**DATA FOR THE TASK**

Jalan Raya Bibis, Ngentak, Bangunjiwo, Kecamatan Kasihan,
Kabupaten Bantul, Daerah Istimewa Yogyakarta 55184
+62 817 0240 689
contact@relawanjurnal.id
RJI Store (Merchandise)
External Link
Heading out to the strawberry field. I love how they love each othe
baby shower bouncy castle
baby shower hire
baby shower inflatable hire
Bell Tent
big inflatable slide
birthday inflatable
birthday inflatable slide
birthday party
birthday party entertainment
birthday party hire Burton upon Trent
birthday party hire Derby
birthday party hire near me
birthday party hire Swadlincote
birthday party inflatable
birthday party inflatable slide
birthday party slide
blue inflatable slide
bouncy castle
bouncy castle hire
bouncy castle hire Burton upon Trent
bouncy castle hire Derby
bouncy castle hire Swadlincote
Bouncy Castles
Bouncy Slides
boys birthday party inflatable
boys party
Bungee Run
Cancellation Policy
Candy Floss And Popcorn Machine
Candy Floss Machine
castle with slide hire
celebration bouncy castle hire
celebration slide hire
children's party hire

--

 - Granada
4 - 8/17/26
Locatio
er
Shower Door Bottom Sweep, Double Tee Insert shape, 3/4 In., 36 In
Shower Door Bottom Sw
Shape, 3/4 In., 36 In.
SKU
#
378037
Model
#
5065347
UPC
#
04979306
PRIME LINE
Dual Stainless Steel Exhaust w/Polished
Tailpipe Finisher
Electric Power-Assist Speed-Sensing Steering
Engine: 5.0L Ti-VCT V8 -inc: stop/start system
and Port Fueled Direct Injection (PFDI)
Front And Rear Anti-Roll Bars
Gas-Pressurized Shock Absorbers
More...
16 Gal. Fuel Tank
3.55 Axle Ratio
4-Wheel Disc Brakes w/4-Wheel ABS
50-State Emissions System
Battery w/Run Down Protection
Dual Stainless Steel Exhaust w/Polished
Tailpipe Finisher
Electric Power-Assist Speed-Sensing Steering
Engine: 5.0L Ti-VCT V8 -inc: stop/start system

**INSTRUCTIONS TO FOLLOW**
Across the listing above, find all lines where the word "Bottom" is present and copy them.

**TASK SOLUTION**
Shower Door Bottom Sweep, Double Tee Insert shape, 3/4 In., 36 In
Shower Door Bottom Sw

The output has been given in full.